Could someone please dot my "i"s?
Ianhoolihan
I have decided to begin working my way through Quantum Field Theory in a Nutshell (Zee), and hopefully thoroughly. Here is one simple question from page 11, relating to the path integral formulation of QM.
Equation (4) is
[tex]<q_F|e^{-iHT}|q_i>=\int{}Dq(t)e^{i\int_0^T dt \frac{1}{2}m{\dot{q}}^2} [/tex]
where
[tex]\int{}Dq(t)=\lim_{N\to\infty}\left(\frac{-im}{2\pi \delta t}\right)^{\frac{N}{2}}\left(\prod_{k=1}^{N-1}\int dq_k\right)[/tex]
and then Zee states that
this tells us that to obtain [itex]<q_F|e^{-iHT}|q_i>[/itex] we simply integrate over all possible paths [itex]q(t)[/itex] such that [itex]q(0)=q_i[/itex] and [itex]q(T)=q_F[/itex].

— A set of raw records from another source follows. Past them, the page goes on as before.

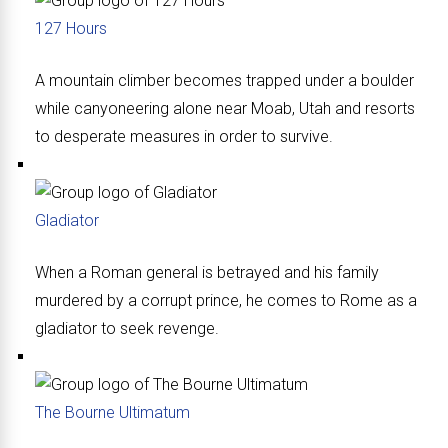
127 Hours
A mountain climber becomes trapped under a boulder
while canyoneering alone near Moab, Utah and resorts
to desperate measures in order to survive.
Gladiator
When a Roman general is betrayed and his family
murdered by a corrupt prince, he comes to Rome as a
gladiator to seek revenge.
The Bourne Ultimatum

I was just wondering how one can tell that this is an integral over all possible paths? As far as I can tell, it could just be a multi-dimensional volume integral (i.e. the [itex]\prod_{k=1}^{N-1}\int dq_k[/itex] term).
Could someone please dot my "i"s?
Ianhoolihan